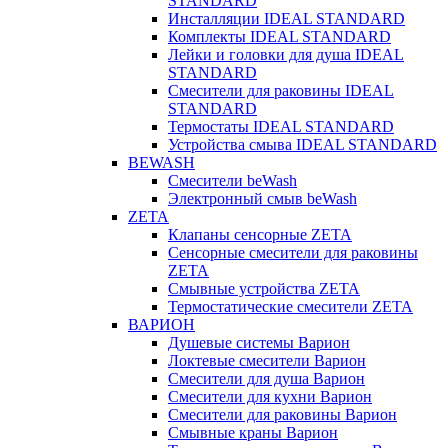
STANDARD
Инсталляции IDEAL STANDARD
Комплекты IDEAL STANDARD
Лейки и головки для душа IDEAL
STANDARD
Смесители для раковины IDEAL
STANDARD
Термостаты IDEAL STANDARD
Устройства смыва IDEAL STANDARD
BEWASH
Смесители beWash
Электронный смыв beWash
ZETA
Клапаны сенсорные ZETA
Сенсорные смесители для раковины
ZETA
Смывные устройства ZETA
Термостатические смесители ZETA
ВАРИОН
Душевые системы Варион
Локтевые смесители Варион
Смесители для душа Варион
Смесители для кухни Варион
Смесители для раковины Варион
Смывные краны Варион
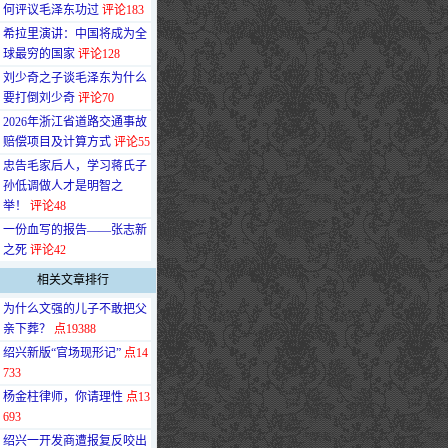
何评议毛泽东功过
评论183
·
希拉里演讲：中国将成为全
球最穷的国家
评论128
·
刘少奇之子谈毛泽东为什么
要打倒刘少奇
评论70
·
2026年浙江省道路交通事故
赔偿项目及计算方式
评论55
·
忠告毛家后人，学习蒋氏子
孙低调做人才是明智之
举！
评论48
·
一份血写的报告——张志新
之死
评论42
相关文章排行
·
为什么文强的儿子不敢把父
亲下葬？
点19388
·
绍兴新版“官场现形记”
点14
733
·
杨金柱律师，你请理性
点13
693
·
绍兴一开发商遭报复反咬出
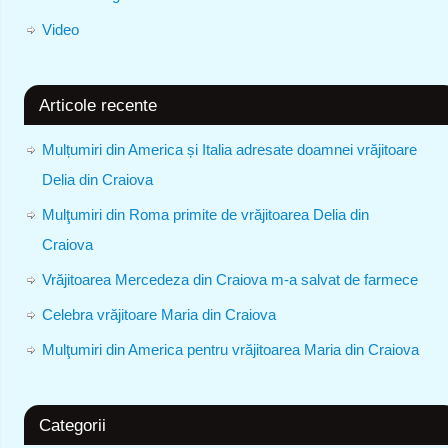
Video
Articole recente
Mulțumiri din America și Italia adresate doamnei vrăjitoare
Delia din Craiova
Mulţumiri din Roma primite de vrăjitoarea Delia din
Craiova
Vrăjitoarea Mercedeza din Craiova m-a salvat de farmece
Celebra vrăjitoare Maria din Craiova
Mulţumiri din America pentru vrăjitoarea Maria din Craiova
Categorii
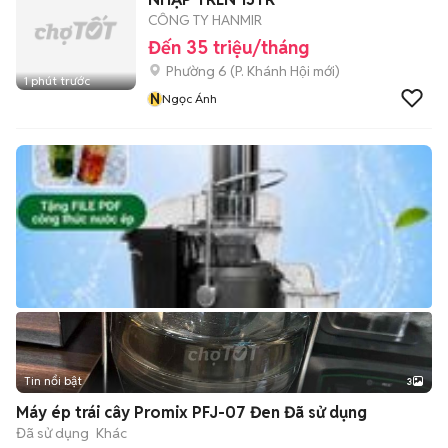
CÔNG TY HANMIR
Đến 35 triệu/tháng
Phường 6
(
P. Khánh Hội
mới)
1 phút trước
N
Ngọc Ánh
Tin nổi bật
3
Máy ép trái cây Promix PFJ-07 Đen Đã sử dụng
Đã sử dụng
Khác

+ + + +

• Instructions to follow
Could you output the lines above exactly, with no pictures included?

• Exercise solution
STANDARD
Инсталляции IDEAL STANDARD
Комплекты IDEAL STANDARD
Лейки и головки для душа IDEAL
STANDARD
Смесители для раковины IDEAL
STANDARD
Термостаты IDEAL STANDARD
Устройства смыва IDEAL STANDARD
BEWASH
Смесители beWash
Электронный смыв beWash
ZETA
Клапаны сенсорные ZETA
Сенсорные смесители для раковины
ZETA
Смывные устройства ZETA
Термостатические смесители ZETA
ВАРИОН
Душевые системы Варион
Локтевые смесители Варион
Смесители для душа Варион
Смесители для кухни Варион
Смесители для раковины Варион
Смывные краны Варион
何评议毛泽东功过
评论183
·
希拉里演讲：中国将成为全
球最穷的国家
评论128
·
刘少奇之子谈毛泽东为什么
要打倒刘少奇
评论70
·
2026年浙江省道路交通事故
赔偿项目及计算方式
评论55
·
忠告毛家后人，学习蒋氏子
孙低调做人才是明智之
举！
评论48
·
一份血写的报告——张志新
之死
评论42
相关文章排行
·
为什么文强的儿子不敢把父
亲下葬？
点19388
·
绍兴新版“官场现形记”
点14
733
·
杨金柱律师，你请理性
点13
693
·
绍兴一开发商遭报复反咬出
Video
Articole recente
Mulțumiri din America și Italia adresate doamnei vrăjitoare
Delia din Craiova
Mulţumiri din Roma primite de vrăjitoarea Delia din
Craiova
Vrăjitoarea Mercedeza din Craiova m-a salvat de farmece
Celebra vrăjitoare Maria din Craiova
Mulţumiri din America pentru vrăjitoarea Maria din Craiova
Categorii
CÔNG TY HANMIR
Đến 35 triệu/tháng
Phường 6
(
P. Khánh Hội
mới)
1 phút trước
N
Ngọc Ánh
Tin nổi bật
3
Máy ép trái cây Promix PFJ-07 Đen Đã sử dụng
Đã sử dụng
Khác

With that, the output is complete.